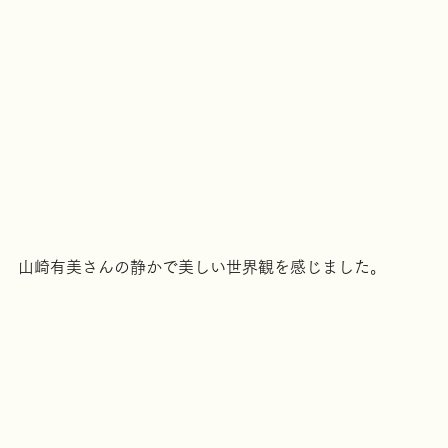
山崎有美さんの静かで美しい世界観を感じました。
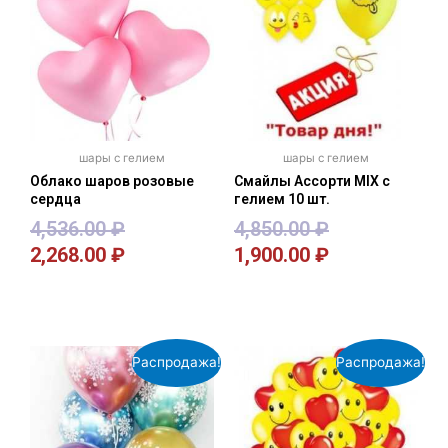
шары с гелием
шары с гелием
Облако шаров розовые
Смайлы Ассорти MIX с
сердца
гелием 10 шт.
4,536.00
₽
4,850.00
₽
2,268.00
₽
1,900.00
₽
В корзину
В корзину
Распродажа!
Распродажа!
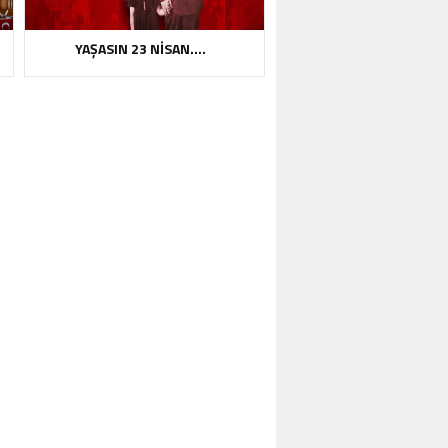
YAŞASIN 23 NİSAN….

* * * * * * * * *

* _TASK DETAILS_:
Repeat the listing word for word, omitting the pictures.

* _RESPONSE FOR THIS EXERCISE_:
山崎有美さんの静かで美しい世界観を感じました。
шары с гелием
шары с гелием
Облако шаров розовые
Смайлы Ассорти MIX с
сердца
гелием 10 шт.
4,536.00
₽
4,850.00
₽
2,268.00
₽
1,900.00
₽
В корзину
В корзину
Распродажа!
Распродажа!
YAŞASIN 23 NİSAN….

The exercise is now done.